Exercise instructions:
Say how many lines in the records include the string "labore", adding no other words.

Data in this exercise:
━━━━━━━━━━

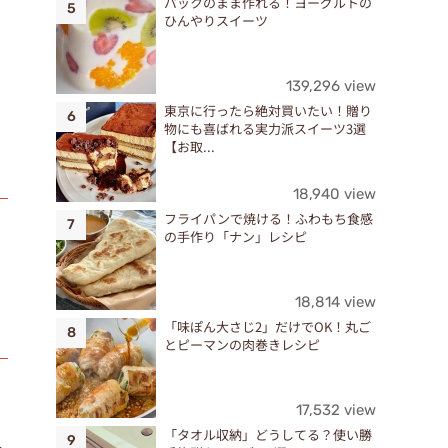
パックのまま作れる！ヨーグルトの
ひんやりスイーツ
139,296 view
東京に行ったら絶対買いたい！贈り
物にも喜ばれる実力派スイーツ3選
【お取...
18,940 view
フライパンで焼ける！ふわもち食感
の手作り「ナン」レシピ
18,814 view
「味ぽん大さじ2」だけでOK！丸ご
とピーマンの肉巻きレシピ
17,532 view
「タオル収納」どうしてる？使い勝
外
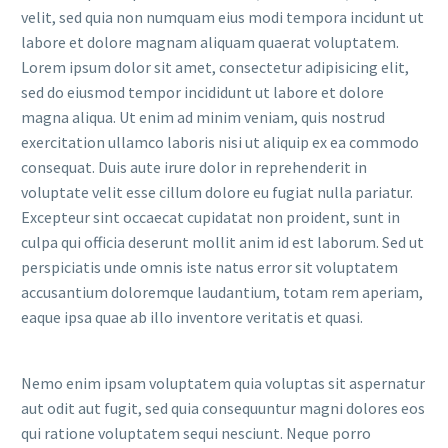
velit, sed quia non numquam eius modi tempora incidunt ut
labore et dolore magnam aliquam quaerat voluptatem.
Lorem ipsum dolor sit amet, consectetur adipisicing elit,
sed do eiusmod tempor incididunt ut labore et dolore
magna aliqua. Ut enim ad minim veniam, quis nostrud
exercitation ullamco laboris nisi ut aliquip ex ea commodo
consequat. Duis aute irure dolor in reprehenderit in
voluptate velit esse cillum dolore eu fugiat nulla pariatur.
Excepteur sint occaecat cupidatat non proident, sunt in
culpa qui officia deserunt mollit anim id est laborum. Sed ut
perspiciatis unde omnis iste natus error sit voluptatem
accusantium doloremque laudantium, totam rem aperiam,
eaque ipsa quae ab illo inventore veritatis et quasi.
Nemo enim ipsam voluptatem quia voluptas sit aspernatur
aut odit aut fugit, sed quia consequuntur magni dolores eos
qui ratione voluptatem sequi nesciunt. Neque porro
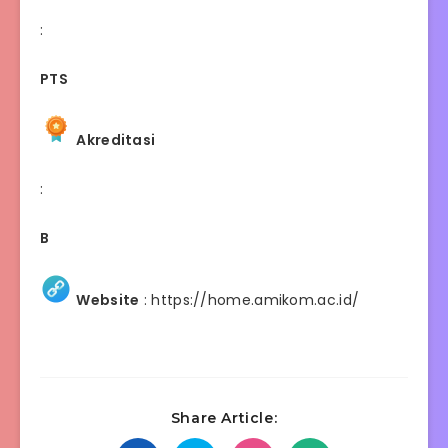
:
PTS
Akreditasi
:
B
Website
:
https://home.amikom.ac.id/
Share Article:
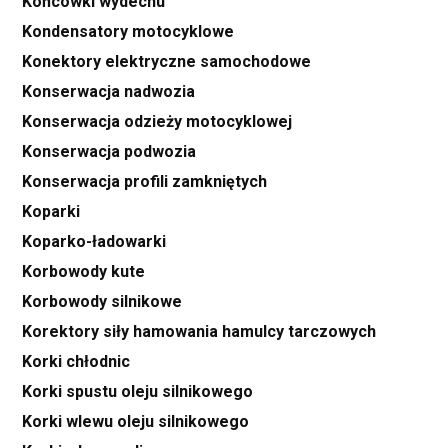
Końcówki wydechu
Kondensatory motocyklowe
Konektory elektryczne samochodowe
Konserwacja nadwozia
Konserwacja odzieży motocyklowej
Konserwacja podwozia
Konserwacja profili zamkniętych
Koparki
Koparko-ładowarki
Korbowody kute
Korbowody silnikowe
Korektory siły hamowania hamulcy tarczowych
Korki chłodnic
Korki spustu oleju silnikowego
Korki wlewu oleju silnikowego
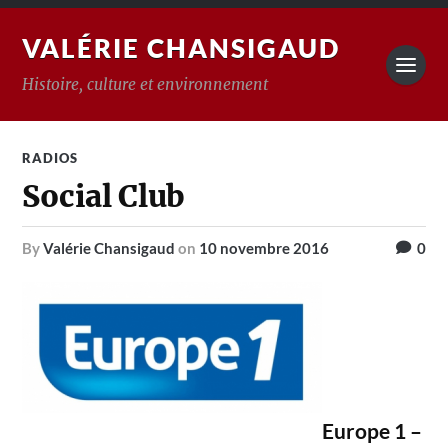
VALÉRIE CHANSIGAUD
Histoire, culture et environnement
RADIOS
Social Club
by
Valérie Chansigaud
on
10 novembre 2016
0
Europe 1 –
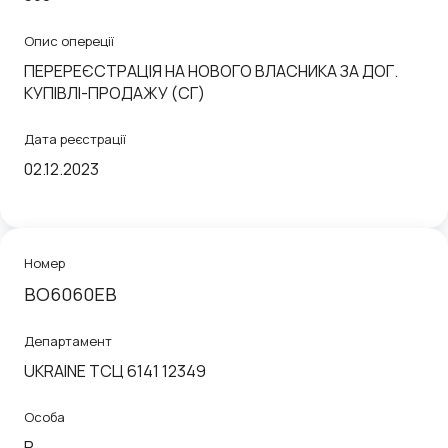
Опис опереції
ПЕРЕРЕЄСТРАЦІЯ НА НОВОГО ВЛАСНИКА ЗА ДОГ.
КУПIВЛI-ПРОДАЖУ (СГ)
Дата реєстрації
02.12.2023
Номер
BO6060EB
Департамент
UKRAINE ТСЦ 6141 12349
Особа
P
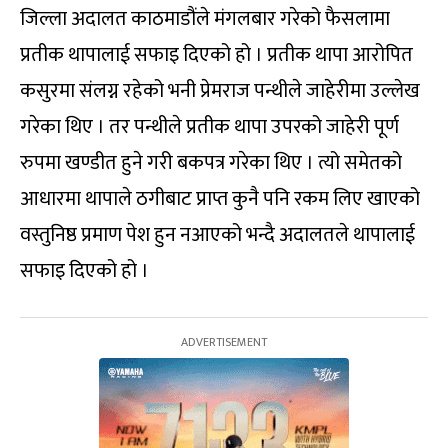
जिल्ला अदालत काठमाडौंले मंगलबार गरेको फैसलामा
प्रतीक थापालाई सफाइ दिएको हो । प्रतीक थापा आरोपित
कसुरमा संलग्न रहेको भनी प्रेमराज पन्थीले जाहेरीमा उल्लेख
गरेका थिए । तर पन्थीले प्रतीक थापा उपरको जाहेरी पूर्ण
रुपमा खण्डीत हुने गरी बकपत्र गरेका थिए । त्यो समेतको
आधारमा थापाले ठगीबाट प्राप्त कुनै पनि रकम लिए खाएको
वस्तुनिष्ठ प्रमाण पेश हुन नआएको भन्दै अदालतले थापालाई
सफाइ दिएको हो ।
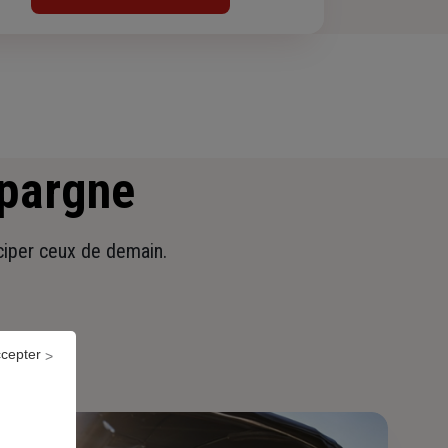
épargne
iciper ceux de demain.
ccepter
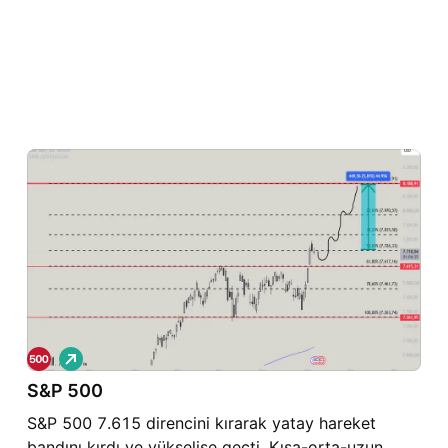
A
l
S&P 500
ı
ş
S&P 500 7.615 direncini kırarak yatay hareket
bandını kırdı ve yükselişe geçti. Kısa-orta-uzun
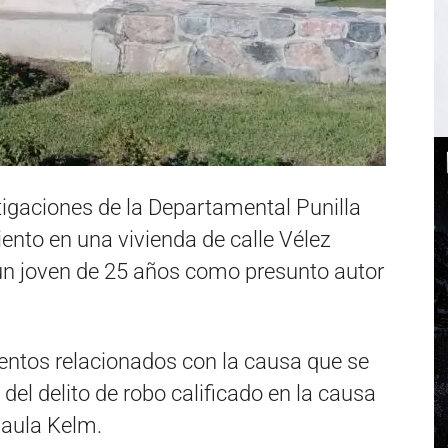
tigaciones de la Departamental Punilla
ento en una vivienda de calle Vélez
 un joven de 25 años como presunto autor
mentos relacionados con la causa que se
 del delito de robo calificado en la causa
Paula Kelm.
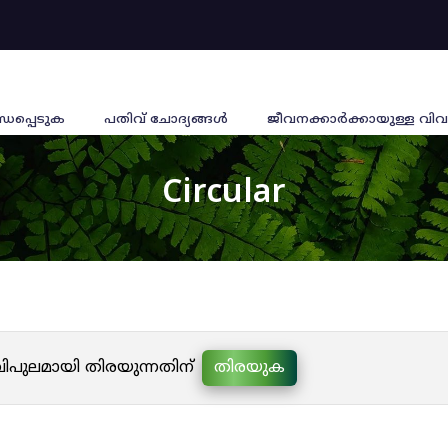
്ധപ്പെടുക
പതിവ് ചോദ്യങ്ങൾ
ജീവനക്കാര്‍ക്കായുള്ള വിവ
Circular
 വിപുലമായി തിരയുന്നതിന്
തിരയുക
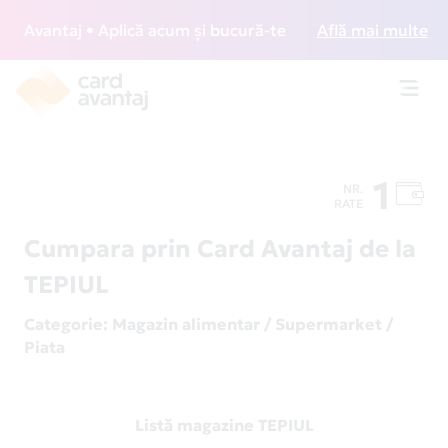
Avantaj • Aplică acum și bucură-te de acces gratuit la loun
Află mai multe
Toggl
navig
1
NR.
RATE
Cumpara prin Card Avantaj de la
TEPIUL
Categorie
: Magazin alimentar / Supermarket /
Piata
Listă magazine TEPIUL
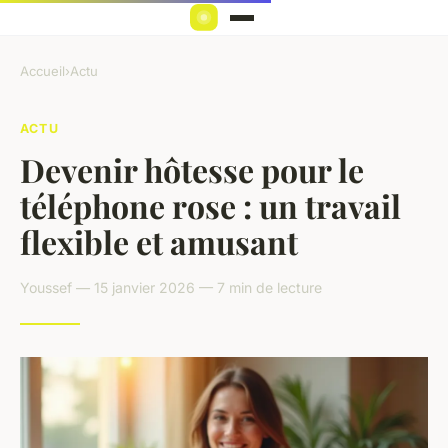
Accueil
›
Actu
ACTU
Devenir hôtesse pour le
téléphone rose : un travail
flexible et amusant
Youssef — 15 janvier 2026 — 7 min de lecture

━━━━━━━━━━

Output:
2